I am asking this, because I was solving a problem and the exponential matrix I obtained was different than the one in the instructor's solutions manual. I don't know if this question has been asked here before, I tried looking it up but didn't find anything.
For example, I was asked to obtain the matrix exponential for
$$\mathbf{A}=\begin{bmatrix} 1 & 2 & 3 \\ 0 & 1 & 4 \\ 0 & 0 & 1 \end{bmatrix}$$
the answer I obtained was
$$e^{t}\begin{bmatrix} 1 & 2t & 4t^{2} +5t \\ 0 & 1 & 4t \\ 0 & 0 & 1 \end{bmatrix}$$
however, the one in the solutions manual was
$$e^{t}\begin{bmatrix} 1 & 2t & 4t^{2} +3t \\ 0 & 1 & 4t \\ 0 & 0 & 1 \end{bmatrix}$$
Best Answer
$\exp tA$ is a well-defined function of $tA$. It only depends on $tA$.

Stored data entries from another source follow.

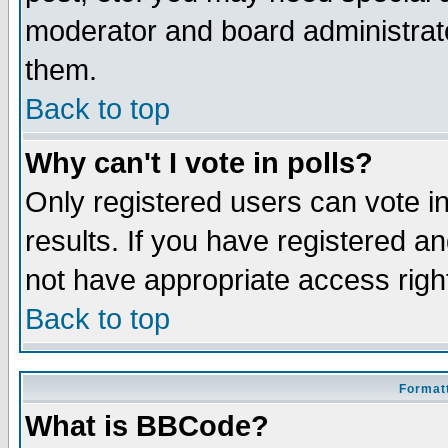
moderator and board administrato
them.
Back to top
Why can't I vote in polls?
Only registered users can vote in
results. If you have registered a
not have appropriate access righ
Back to top
Formatt
What is BBCode?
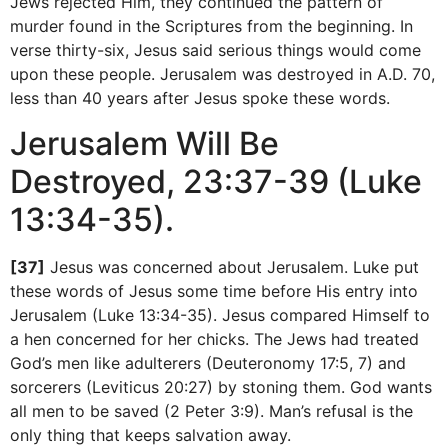
Jews rejected Him, they continued the pattern of
murder found in the Scriptures from the beginning. In
verse thirty-six, Jesus said serious things would come
upon these people. Jerusalem was destroyed in A.D. 70,
less than 40 years after Jesus spoke these words.
Jerusalem Will Be
Destroyed, 23:37-39 (Luke
13:34-35).
[37]
Jesus was concerned about Jerusalem. Luke put
these words of Jesus some time before His entry into
Jerusalem (Luke 13:34-35). Jesus compared Himself to
a hen concerned for her chicks. The Jews had treated
God’s men like adulterers (Deuteronomy 17:5, 7) and
sorcerers (Leviticus 20:27) by stoning them. God wants
all men to be saved (2 Peter 3:9). Man’s refusal is the
only thing that keeps salvation away.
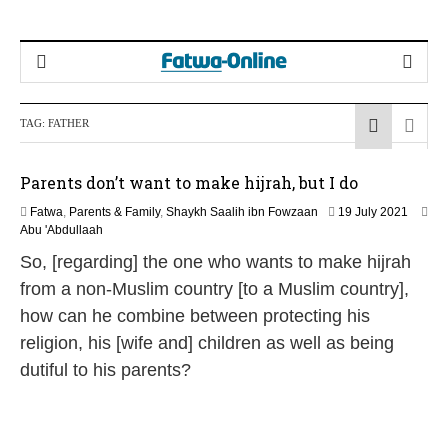
TAG:
FATHER
Parents don’t want to make hijrah, but I do
1
Fatwa
,
Parents & Family
,
Shaykh Saalih ibn Fowzaan
19 July 2021
2
Abu 'Abdullaah
M
So, [regarding] the one who wants to make hijrah
a
y
from a non-Muslim country [to a Muslim country],
2
how can he combine between protecting his
0
2
religion, his [wife and] children as well as being
6
dutiful to his parents?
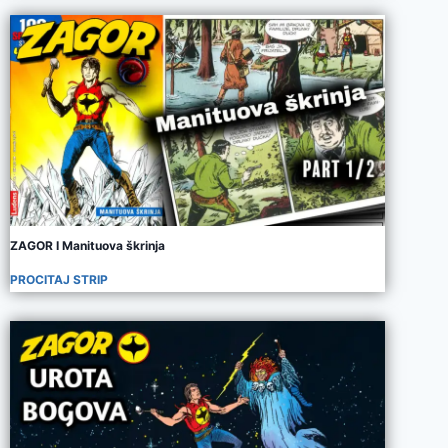
ZAGOR I Manituova škrinja
PROCITAJ STRIP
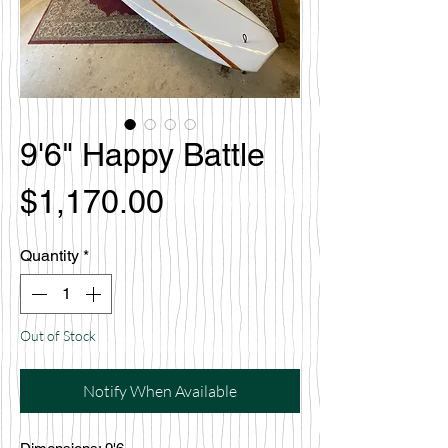
9'6" Happy Battle
Price
$1,170.00
Quantity
*
Out of Stock
Notify When Available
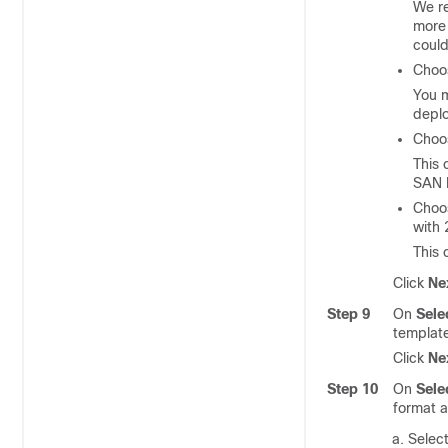
We r
mor
could
Cho
You 
depl
Cho
This
SAN I
Cho
with 
This 
Click
Ne
Step 9
On
Sele
templat
Click
Ne
Step 10
On
Sele
format a
Select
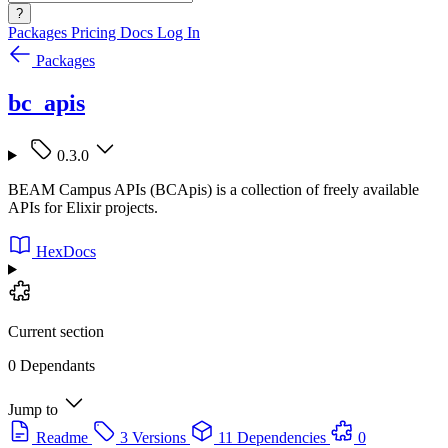
?
Packages
Pricing
Docs
Log In
Packages
bc_apis
0.3.0
BEAM Campus APIs (BCApis) is a collection of freely available
APIs for Elixir projects.
HexDocs
Current section
0 Dependants
Jump to
Readme
3 Versions
11 Dependencies
0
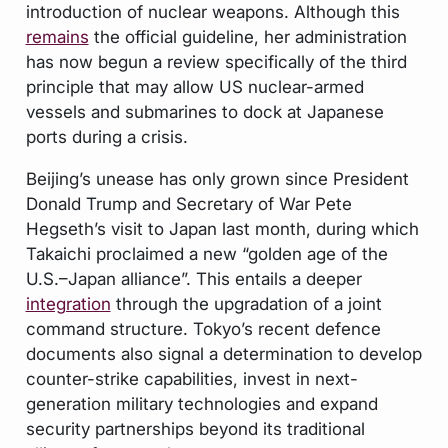
introduction of nuclear weapons. Although this
remains
the official guideline, her administration
has now begun a review specifically of the third
principle that may allow US nuclear-armed
vessels and submarines to dock at Japanese
ports during a crisis.
Beijing’s unease has only grown since President
Donald Trump and Secretary of War Pete
Hegseth’s visit to Japan last month, during which
Takaichi proclaimed a new “golden age of the
U.S.–Japan alliance”. This entails a deeper
integration
through the upgradation of a joint
command structure. Tokyo’s recent defence
documents also signal a determination to develop
counter-strike capabilities, invest in next-
generation military technologies and expand
security partnerships beyond its traditional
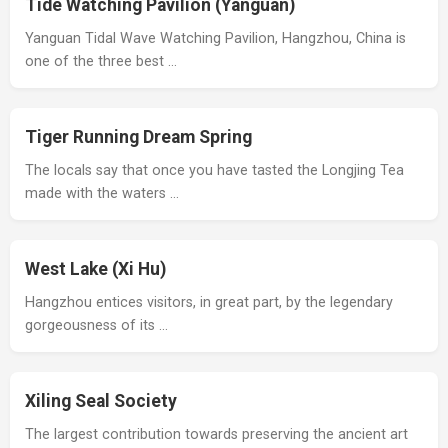
Tide Watching Pavilion (Yanguan)
Yanguan Tidal Wave Watching Pavilion, Hangzhou, China is
one of the three best …
Tiger Running Dream Spring
The locals say that once you have tasted the Longjing Tea
made with the waters …
West Lake (Xi Hu)
Hangzhou entices visitors, in great part, by the legendary
gorgeousness of its …
Xiling Seal Society
The largest contribution towards preserving the ancient art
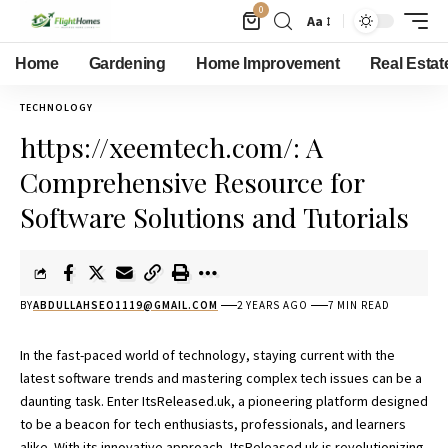
0
Aa
Home
Gardening
Home Improvement
Real Estat
TECHNOLOGY
https://xeemtech.com/: A
Comprehensive Resource for
Software Solutions and Tutorials
BY
ABDULLAHSEO1119@GMAIL.COM
2 YEARS AGO
7 MIN READ
In the fast-paced world of technology, staying current with the
latest software trends and mastering complex tech issues can be a
daunting task. Enter
ItsReleased.uk,
a pioneering platform designed
to be a beacon for tech enthusiasts, professionals, and learners
alike. With its innovative approach, ItsReleased.uk is revolutionizing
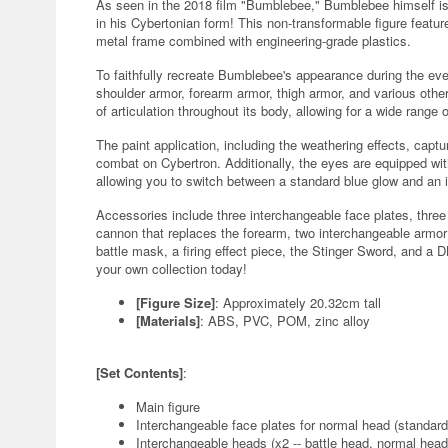
As seen in the 2018 film "Bumblebee," Bumblebee himself is 
in his Cybertonian form! This non-transformable figure feature
metal frame combined with engineering-grade plastics.
To faithfully recreate Bumblebee's appearance during the ev
shoulder armor, forearm armor, thigh armor, and various other
of articulation throughout its body, allowing for a wide rang
The paint application, including the weathering effects, cap
combat on Cybertron. Additionally, the eyes are equipped with
allowing you to switch between a standard blue glow and an i
Accessories include three interchangeable face plates, thre
cannon that replaces the forearm, two interchangeable armor 
battle mask, a firing effect piece, the Stinger Sword, and a
your own collection today!
[Figure Size]
: Approximately 20.32cm tall
[Materials]
: ABS, PVC, POM, zinc alloy
[Set Contents]
:
Main figure
Interchangeable face plates for normal head (standard
Interchangeable heads (x2 -- battle head, normal head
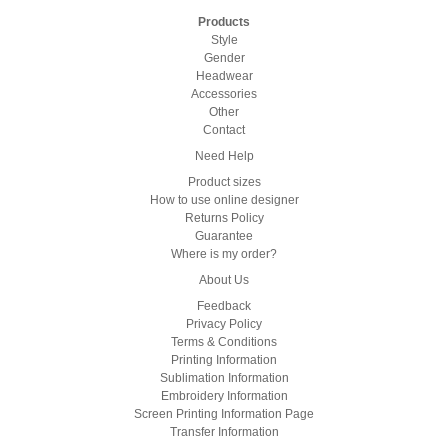
Products
Style
Gender
Headwear
Accessories
Other
Contact
Need Help
Product sizes
How to use online designer
Returns Policy
Guarantee
Where is my order?
About Us
Feedback
Privacy Policy
Terms & Conditions
Printing Information
Sublimation Information
Embroidery Information
Screen Printing Information Page
Transfer Information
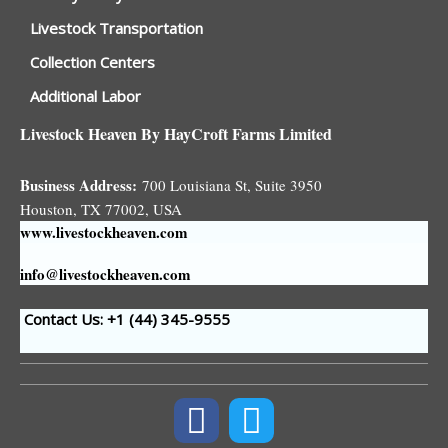
Livestock Transportation
Collection Centers
Additional Labor
Livestock Heaven By HayCroft Farms Limited
Business Address:
700 Louisiana St, Suite 3950
Houston, TX 77002, USA
www.livestockheaven.com
info@livestockheaven.com
Contact Us: +1 (44
) 345-9555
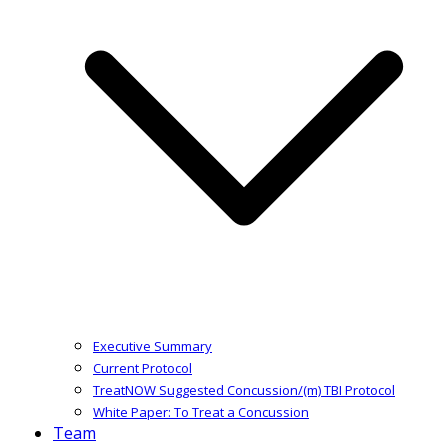
Executive Summary
Current Protocol
TreatNOW Suggested Concussion/(m) TBI Protocol
White Paper: To Treat a Concussion
Team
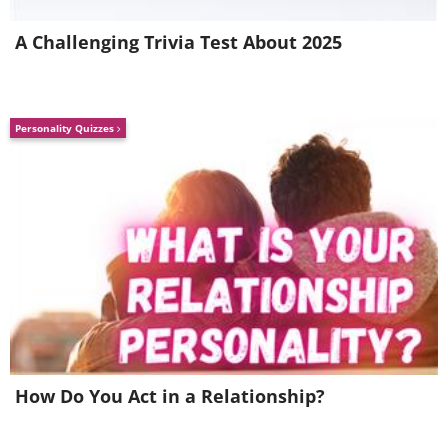
A Challenging Trivia Test About 2025
Personality Quizzes
How Do You Act in a Relationship?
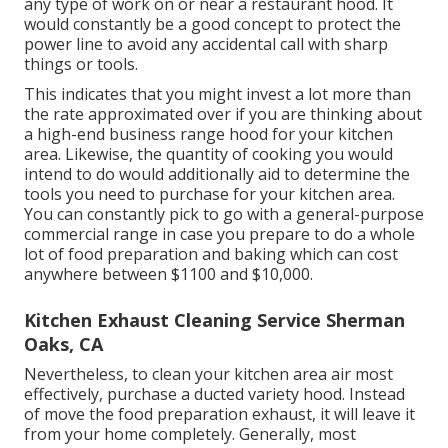
any type of work on or near a restaurant hood. It
would constantly be a good concept to protect the
power line to avoid any accidental call with sharp
things or tools.
This indicates that you might invest a lot more than
the rate approximated over if you are thinking about
a high-end business range hood for your kitchen
area. Likewise, the quantity of cooking you would
intend to do would additionally aid to determine the
tools you need to purchase for your kitchen area.
You can constantly pick to go with a general-purpose
commercial range in case you prepare to do a whole
lot of food preparation and baking which can cost
anywhere between $1100 and $10,000.
Kitchen Exhaust Cleaning Service Sherman
Oaks, CA
Nevertheless, to clean your kitchen area air most
effectively, purchase a ducted variety hood. Instead
of move the food preparation exhaust, it will leave it
from your home completely. Generally, most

The Jordan Decomposition is $$ \begin{bmatrix} 1&2&3\\0&1&4\\0&0&1\end{bmatrix} =\begin{bmatrix} 1&0&0\\0&\frac12&-\frac3{16}\\0&0&\frac18 \end{bmatrix} \begin{bmatrix} 1&1&0\\0&1&1\\0&0&1\end{bmatrix} \begin{bmatrix} 1&0&0\\0&\frac12&-\frac3{16}\\0&0&\frac18 \end{bmatrix}^{-1} $$ Next $$ \begin{bmatrix} 1&1&0\\0&1&1\\0&0&1\end{bmatrix}^n =\begin{bmatrix} 1&\binom{n}{1}&\binom{n}{2}\\0&1&\binom{n}{1}\\0&0&1\end{bmatrix} $$ Therefore, $$ \exp t\begin{bmatrix} 1&1&0\\0&1&1\\0&0&1\end{bmatrix} =e^t\begin{bmatrix} 1&t&\frac{t^2}2\\0&1&t\\0&0&1\end{bmatrix} $$ Thus, $$ \begin{align} \exp t\begin{bmatrix} 1&2&3\\0&1&4\\0&0&1\end{bmatrix} &=e^t\begin{bmatrix} 1&0&0\\0&\frac12&-\frac3{16}\\0&0&\frac18 \end{bmatrix} \begin{bmatrix} 1&t&\frac{t^2}2\\0&1&t\\0&0&1\end{bmatrix} \begin{bmatrix} 1&0&0\\0&\frac12&-\frac3{16}\\0&0&\frac18 \end{bmatrix}^{-1}\\[6pt] &=e^t\begin{bmatrix} 1&2t&3t+4t^2\\0&1&4t\\0&0&1\end{bmatrix} \end{align} $$ So my answer agrees with the book.
Without seeing your work, I cannot comment on where the problem might be.